The end result was a set of debs I installed on Proxmox to replace the current kernel.
And then for a month, silence… I didn’t have any memory errors detected by KASAN, and the kernel didn’t crash.
But today, I rebooted the system to boot up a Linux VM with passthrough, and finally KASAN filled the console with a log:
proxmox kernel: [ 110.491997] BUG: KASAN: double-free or invalid-free in hid_free_buffers.isra.14+0x14a/0x290 [usbhid] proxmox kernel: [ 110.493893] proxmox kernel: [ 110.495737] CPU: 9 PID: 20045 Comm: task UPID:proxm Tainted: P B O 5.4.78-2-pve #1 proxmox kernel: [ 110.499519] Call Trace: proxmox kernel: [ 110.503340] print_address_description.constprop.6+0x20/0x220 proxmox kernel: [ 110.507194] kasan_report_invalid_free+0x69/0xb0 proxmox kernel: [ 110.510997] __kasan_slab_free+0x169/0x180 proxmox kernel: [ 110.514842] kasan_slab_free+0xe/0x10 proxmox kernel: [ 110.518658] hid_free_buffers.isra.14+0x14a/0x290 [usbhid] proxmox kernel: [ 110.522507] hid_device_remove+0xce/0x200 [hid] proxmox kernel: [ 110.526371] ? klist_put+0xcf/0x120 proxmox kernel: [ 110.530249] bus_remove_device+0x292/0x540 proxmox kernel: [ 110.534120] ? usb_hcd_flush_endpoint+0x70/0x3b0 proxmox kernel: [ 110.538027] ? __kasan_check_write+0x14/0x20 proxmox kernel: [ 110.541934] ? _raw_spin_lock+0xd0/0xd0 proxmox kernel: [ 110.545801] usbhid_disconnect+0xa7/0xd0 [usbhid] proxmox kernel: [ 110.549656] ? rpm_idle+0x302/0x730 proxmox kernel: [ 110.553522] ? klist_put+0xcf/0x120 proxmox kernel: [ 110.557381] bus_remove_device+0x292/0x540 proxmox kernel: [ 110.561222] ? kobject_put+0x197/0x430 proxmox kernel: [ 110.565031] ? usb_remove_ep_devs+0x3c/0x80 proxmox kernel: [ 110.568892] usb_disable_device+0x19e/0x4d0 proxmox kernel: [ 110.572741] usb_disconnect+0x1f9/0x820 proxmox kernel: [ 110.576529] ? _raw_spin_lock+0xd0/0xd0 proxmox kernel: [ 110.580601] ? usb_hc_died+0x2d6/0x2d6 proxmox kernel: [ 110.584344] ? usb_hub_create_port_device.cold.9+0x19/0x19 proxmox kernel: [ 110.588027] ehci_pci_remove+0x1a/0x20 [ehci_pci] proxmox kernel: [ 110.591635] ? pcibios_free_irq+0x10/0x10 proxmox kernel: [ 110.595159] device_release_driver_internal+0x1e0/0x4d0 proxmox kernel: [ 110.598610] unbind_store+0x19b/0x210 proxmox kernel: [ 110.602017] ? sysfs_kf_bin_read+0x2d0/0x2d0 proxmox kernel: [ 110.605380] ? drv_attr_show+0xa0/0xa0 proxmox kernel: [ 110.608743] kernfs_fop_write+0x223/0x410 proxmox kernel: [ 110.612068] ? _cond_resched+0x19/0x30 proxmox kernel: [ 110.615311] ksys_write+0x104/0x220 proxmox kernel: [ 110.618514] __x64_sys_write+0x73/0xb0
Searching for the faulting routine revealed this bug report:
https://bugzilla.kernel.org/show_bug.cgi?id=210241
And now I knew exactly why these symptoms were so intermittent, and why they had suddenly started in mid-December. My Magic Trackpad 2 is normally connected via Bluetooth, and my Proxmox doesn’t have any Bluetooth config set-up, so it normally never connects to Proxmox.

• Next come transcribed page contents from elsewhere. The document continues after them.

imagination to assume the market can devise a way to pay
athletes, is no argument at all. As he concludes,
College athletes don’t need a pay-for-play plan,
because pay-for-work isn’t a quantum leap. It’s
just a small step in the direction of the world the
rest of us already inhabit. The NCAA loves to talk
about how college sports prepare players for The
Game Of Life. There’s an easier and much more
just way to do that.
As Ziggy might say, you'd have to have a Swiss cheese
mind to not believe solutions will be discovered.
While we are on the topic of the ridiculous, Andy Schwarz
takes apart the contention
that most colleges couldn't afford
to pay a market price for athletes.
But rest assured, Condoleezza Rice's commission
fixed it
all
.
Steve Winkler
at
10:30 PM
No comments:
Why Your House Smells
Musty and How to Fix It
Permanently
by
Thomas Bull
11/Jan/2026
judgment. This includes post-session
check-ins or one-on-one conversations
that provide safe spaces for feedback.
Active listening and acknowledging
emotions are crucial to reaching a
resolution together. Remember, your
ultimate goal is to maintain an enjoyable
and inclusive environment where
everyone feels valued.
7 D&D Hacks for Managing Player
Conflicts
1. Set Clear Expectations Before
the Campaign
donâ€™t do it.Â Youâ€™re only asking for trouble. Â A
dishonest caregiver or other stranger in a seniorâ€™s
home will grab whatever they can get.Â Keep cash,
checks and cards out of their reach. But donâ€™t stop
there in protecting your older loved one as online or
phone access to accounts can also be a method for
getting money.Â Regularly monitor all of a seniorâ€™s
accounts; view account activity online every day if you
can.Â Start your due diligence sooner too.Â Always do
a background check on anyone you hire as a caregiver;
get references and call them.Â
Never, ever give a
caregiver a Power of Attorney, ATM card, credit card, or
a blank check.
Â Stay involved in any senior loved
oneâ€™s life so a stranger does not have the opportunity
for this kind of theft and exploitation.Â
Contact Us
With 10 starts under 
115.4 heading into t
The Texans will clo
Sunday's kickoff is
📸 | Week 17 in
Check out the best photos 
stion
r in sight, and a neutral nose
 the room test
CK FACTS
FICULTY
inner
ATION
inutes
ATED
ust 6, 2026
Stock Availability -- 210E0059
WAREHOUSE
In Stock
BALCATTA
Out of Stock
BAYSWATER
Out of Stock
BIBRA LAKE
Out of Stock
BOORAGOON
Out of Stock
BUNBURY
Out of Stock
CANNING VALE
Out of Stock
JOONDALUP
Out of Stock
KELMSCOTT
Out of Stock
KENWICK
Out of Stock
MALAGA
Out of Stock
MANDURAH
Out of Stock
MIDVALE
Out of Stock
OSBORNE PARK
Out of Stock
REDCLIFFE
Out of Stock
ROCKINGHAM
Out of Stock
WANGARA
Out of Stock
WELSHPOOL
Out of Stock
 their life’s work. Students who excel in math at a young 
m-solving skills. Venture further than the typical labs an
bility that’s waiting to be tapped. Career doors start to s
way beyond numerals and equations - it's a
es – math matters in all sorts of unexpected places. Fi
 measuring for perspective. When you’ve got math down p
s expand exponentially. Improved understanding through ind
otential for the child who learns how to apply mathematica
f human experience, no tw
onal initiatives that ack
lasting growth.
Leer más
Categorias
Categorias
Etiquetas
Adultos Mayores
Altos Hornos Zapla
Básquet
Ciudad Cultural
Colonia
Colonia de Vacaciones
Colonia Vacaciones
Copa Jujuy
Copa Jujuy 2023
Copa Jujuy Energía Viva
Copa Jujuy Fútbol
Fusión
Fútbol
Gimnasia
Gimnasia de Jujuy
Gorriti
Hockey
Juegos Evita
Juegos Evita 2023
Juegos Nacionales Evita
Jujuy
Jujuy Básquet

But when my trackpad battery went flat in December, and I plugged it into USB to charge, I had inadvertently set up half of the trigger condition for the fault. There was no issue until the next time I rebooted Proxmox. Then during boot Proxmox loaded the driver for the Magic Trackpad, since it was now connected to it by USB. Then when my guest started, it grabbed the USB controller using PCIe passthrough, so Proxmox disconnected the Magic Trackpad from its own drivers, corrupting the heap. That kernel heap corruption would cause a crash later on in some unrelated routine when it touched that part of the heap (multiple minutes later). But KASAN was able to pinpoint the corruption at the site where it occurred rather than at the victim location that crashed, saving the day.
As long as the trackpad was only plugged in while macOS was running, no fault would occur since the Linux driver for it would never be loaded.
Workaround
To solve this, create or append to the file /etc/modprobe.d/blacklist.conf
, and add a line:
blacklist hid-magicmouse
Then reboot Proxmox, plug in the Magic Trackpad 2, and just confirm with “lsmod” that the hid-magicmouse module didn’t get loaded.